Les époux [S] ont entrepris des travaux dans leur appartement en vue de le donner en location et à cette occasion ont indiqué avoir constaté de graves désordres ( notamment une accumulation d’excréments sous le parquet )
Une déclaration de sinistre a été effectuée le 19 janvier 2021 auprès de la compagnie MACIF assureur de la copropriété.
Par délibération de l’Assemblée Générale du 29 janvier 2021, les copropriétaires ont désigné la société IMMO de France Ain en qualité de nouveau syndic de l’immeuble.
Plusieurs mois après le sinistre, l’assureur MACIF, assureur du syndicat de copropriété, a mandaté un expert, Monsieur [W] [I], qui a organisé une réunion sur site le 26 avril 2021.
Il a été diagnostiqué l’existence d’une fuite très importante sur la colonne des eaux usées de l’immeuble au niveau de l’appartement des époux [S] , ressortant des parties communes de l’immeuble.
Les travaux nécessaires pour reprendre lesdits désordres selon l’expert consistaient notamment en :
— réparation de la fuite dans la colonne des eaux usées
— pompage des eaux usées et excréments dans l’appartement et assèchement
— réfection et remplacement du plancher
— réfection des peintures murales endommagées
Les travaux étaient en définitive réalisés au cours du 3ème trimestre 2022.

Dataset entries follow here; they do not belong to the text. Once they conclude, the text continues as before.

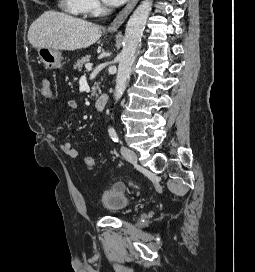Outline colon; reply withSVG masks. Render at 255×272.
<instances>
[{"label":"colon","mask_w":255,"mask_h":272,"mask_svg":"<svg viewBox=\"0 0 255 272\" xmlns=\"http://www.w3.org/2000/svg\"><path fill=\"white\" fill-rule=\"evenodd\" d=\"M40 94L46 100L54 99V92L50 80L43 79L40 87ZM83 165L87 170H91L94 167V160L92 156H85L83 158Z\"/></svg>","instance_id":"1"}]
</instances>
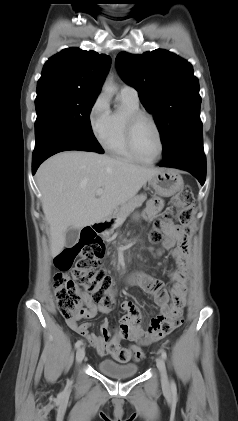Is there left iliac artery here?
<instances>
[{"mask_svg":"<svg viewBox=\"0 0 238 421\" xmlns=\"http://www.w3.org/2000/svg\"><path fill=\"white\" fill-rule=\"evenodd\" d=\"M161 356H162L163 359L166 360L167 359V353H166V351L162 350ZM171 389L173 391L176 389V385H175V382L173 380L171 381Z\"/></svg>","mask_w":238,"mask_h":421,"instance_id":"left-iliac-artery-1","label":"left iliac artery"}]
</instances>
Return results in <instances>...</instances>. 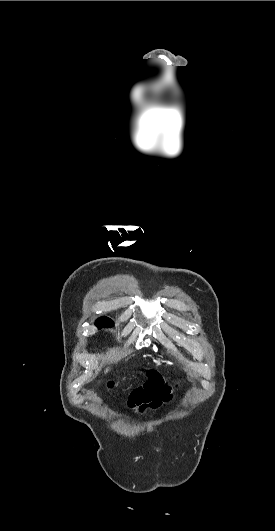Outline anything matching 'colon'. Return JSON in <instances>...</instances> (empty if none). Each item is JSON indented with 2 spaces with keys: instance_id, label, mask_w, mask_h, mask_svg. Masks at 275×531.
<instances>
[{
  "instance_id": "5ec220e1",
  "label": "colon",
  "mask_w": 275,
  "mask_h": 531,
  "mask_svg": "<svg viewBox=\"0 0 275 531\" xmlns=\"http://www.w3.org/2000/svg\"><path fill=\"white\" fill-rule=\"evenodd\" d=\"M147 372H157V371H155V370H148Z\"/></svg>"
}]
</instances>
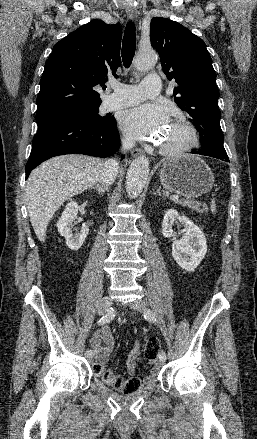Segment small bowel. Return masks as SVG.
<instances>
[{"instance_id": "c3829d8e", "label": "small bowel", "mask_w": 257, "mask_h": 439, "mask_svg": "<svg viewBox=\"0 0 257 439\" xmlns=\"http://www.w3.org/2000/svg\"><path fill=\"white\" fill-rule=\"evenodd\" d=\"M89 344L94 351L95 361L104 366L108 362L115 345V339L109 327L103 326L97 329L93 333ZM140 363V347L139 343L135 342L129 351L126 361L127 372L131 377L136 375L137 367ZM150 363L152 368L150 372L143 378L141 383L150 384L158 375L159 369L156 361L151 360Z\"/></svg>"}]
</instances>
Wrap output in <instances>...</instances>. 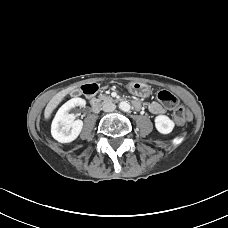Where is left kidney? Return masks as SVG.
Here are the masks:
<instances>
[{"label": "left kidney", "instance_id": "obj_1", "mask_svg": "<svg viewBox=\"0 0 228 228\" xmlns=\"http://www.w3.org/2000/svg\"><path fill=\"white\" fill-rule=\"evenodd\" d=\"M174 126V122L166 115H159L155 118V127L161 134L171 133Z\"/></svg>", "mask_w": 228, "mask_h": 228}]
</instances>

Aux motifs qu’étaient restés à leur charge les travaux de pompage et nettoyage, de réfection du parquet et des murs, pour un montant total de 4 917,66 €, qu’ils avaient subi un préjudice de jouissance dont ils devaient être indemnisés, et qu’ils n’avaient perçu aucune indemnisation de la part de la MACIF, assureur de la copropriété, les époux [S] ont , par exploit du 15 juin 2023, assigné le syndicat des copropriétaires de l’immeuble du [Adresse 4] à Bourg en Bresse devant le Tribunal judiciaire de Bourg en Bresse, au visa de la loi du 10 juillet 1965, aux fins d’être indemnisés de leurs différents préjudices .
Cette affaire a été enregistrée au répertoire général sous le numéro 23 01920 .
Par exploit du 12 novembre 2024, le syndicat des copropriétaires a assigné en intervention forcée la MACIF , assureur de la copropriété, aux fins de la voir condamnée à le garantir de toute condamnation qui serait prononcée à son encontre.
Cette affaire a été enregistrée au répertoire général sous le numéro 24 03131.
Les deux affaires ont été jointes par ordonnance de jonction du juge de la mise en état du 28 novembre 2024.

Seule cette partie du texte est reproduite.